(Items listed in a dataset)

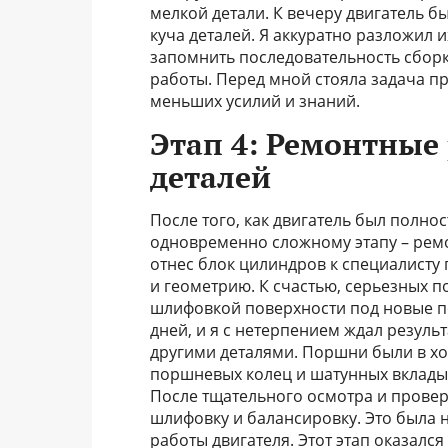
мелкой детали. К вечеру двигатель б
куча деталей. Я аккуратно разложил 
запомнить последовательность сбор
работы. Перед мной стояла задача пр
меньших усилий и знаний.
Этап 4: Ремонтные
деталей
После того, как двигатель был полно
одновременно сложному этапу – рем
отнес блок цилиндров к специалисту
и геометрию. К счастью, серьезных 
шлифовкой поверхности под новые п
дней, и я с нетерпением ждал резуль
другими деталями. Поршни были в х
поршневых колец и шатунных вклады
После тщательного осмотра и проверк
шлифовку и балансировку. Это была
работы двигателя. Этот этап оказалс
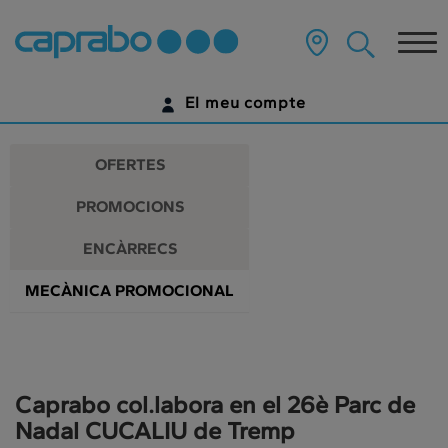
Promocions
Anar
al
Tog
i
contingut
principal
nav
descomptes
de
El meu compte
la
als
pàgina
IDENTIFICA'T
nostres
OFERTES
supermercats
ENCARA NO TENS UN COMPTE DIGITAL?
PROMOCIONS
COMENÇA AQUÍ
ENCÀRRECS
MECÀNICA PROMOCIONAL
Caprabo col.labora en el 26è Parc de
Nadal CUCALIU de Tremp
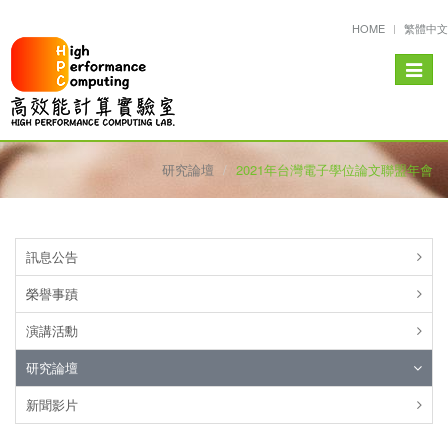
HOME
繁體中文
Toggle
navigat
研究論壇
2021年台灣電子學位論文聯盟年會
訊息公告
榮譽事蹟
演講活勳
研究論壇
新聞影片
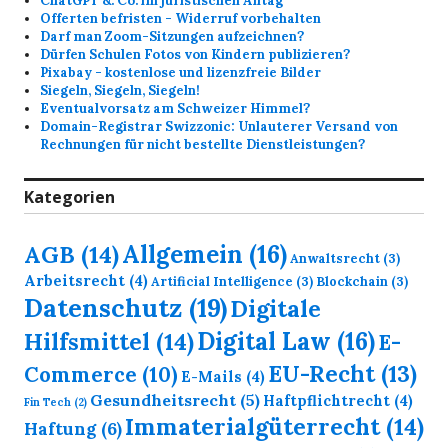
ChatGPT &. Co. im juristischen Alltag
Offerten befristen - Widerruf vorbehalten
Darf man Zoom-Sitzungen aufzeichnen?
Dürfen Schulen Fotos von Kindern publizieren?
Pixabay - kostenlose und lizenzfreie Bilder
Siegeln, Siegeln, Siegeln!
Eventualvorsatz am Schweizer Himmel?
Domain-Registrar Swizzonic: Unlauterer Versand von
Rechnungen für nicht bestellte Dienstleistungen?
Kategorien
Allgemein
(16)
AGB
(14)
Anwaltsrecht
(3)
Arbeitsrecht
(4)
Artificial Intelligence
(3)
Blockchain
(3)
Datenschutz
(19)
Digitale
Digital Law
(16)
Hilfsmittel
(14)
E-
EU-Recht
(13)
Commerce
(10)
E-Mails
(4)
Gesundheitsrecht
(5)
Haftpflichtrecht
(4)
Fin Tech
(2)
Immaterialgüterrecht
(14)
Haftung
(6)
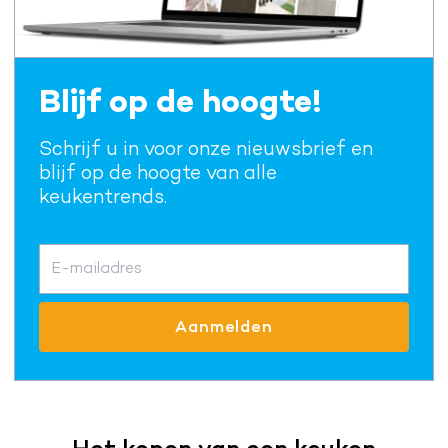
Blijf op de hoogte!
Schrijf u in voor onze nieuwsbrief en
blijf op de hoogte van alle
keukentrends.
E-mailadres
Aanmelden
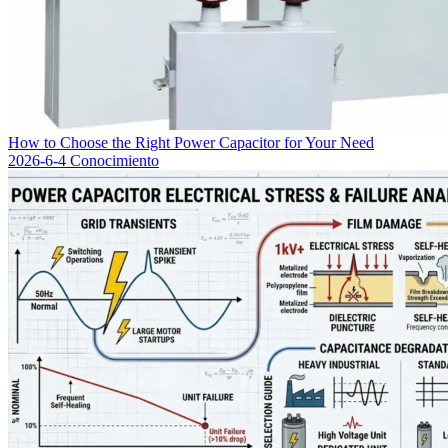
How to Choose the Right Power Capacitor for Your Need
2026-6-4
Conocimiento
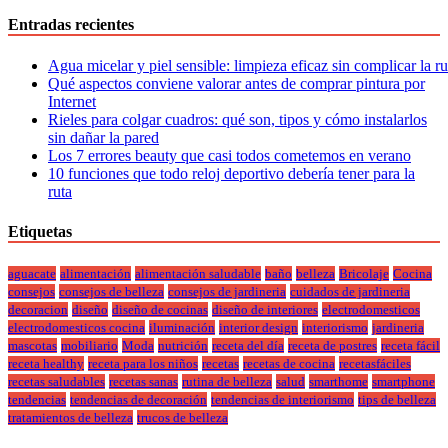
Entradas recientes
Agua micelar y piel sensible: limpieza eficaz sin complicar la r
Qué aspectos conviene valorar antes de comprar pintura por
Internet
Rieles para colgar cuadros: qué son, tipos y cómo instalarlos
sin dañar la pared
Los 7 errores beauty que casi todos cometemos en verano
10 funciones que todo reloj deportivo debería tener para la
ruta
Etiquetas
aguacate
alimentación
alimentación saludable
baño
belleza
Bricolaje
Cocina
consejos
consejos de belleza
consejos de jardineria
cuidados de jardineria
decoracion
diseño
diseño de cocinas
diseño de interiores
electrodomesticos
electrodomesticos cocina
iluminación
interior design
interiorismo
jardineria
mascotas
mobiliario
Moda
nutrición
receta del día
receta de postres
receta fácil
receta healthy
receta para los niños
recetas
recetas de cocina
recetasfáciles
recetas saludables
recetas sanas
rutina de belleza
salud
smarthome
smartphone
tendencias
tendencias de decoración
tendencias de interiorismo
tips de belleza
tratamientos de belleza
trucos de belleza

TASK OBJECTIVE:
Begin at the top of the records above and retype each line exactly until the line containing "поршневых колец и шатунных вклады", which is included. Skip all pictures.

RESPONSE BOX:
мелкой детали. К вечеру двигатель б
куча деталей. Я аккуратно разложил 
запомнить последовательность сбор
работы. Перед мной стояла задача пр
меньших усилий и знаний.
Этап 4: Ремонтные
деталей
После того, как двигатель был полно
одновременно сложному этапу – рем
отнес блок цилиндров к специалисту
и геометрию. К счастью, серьезных 
шлифовкой поверхности под новые п
дней, и я с нетерпением ждал резуль
другими деталями. Поршни были в х
поршневых колец и шатунных вклады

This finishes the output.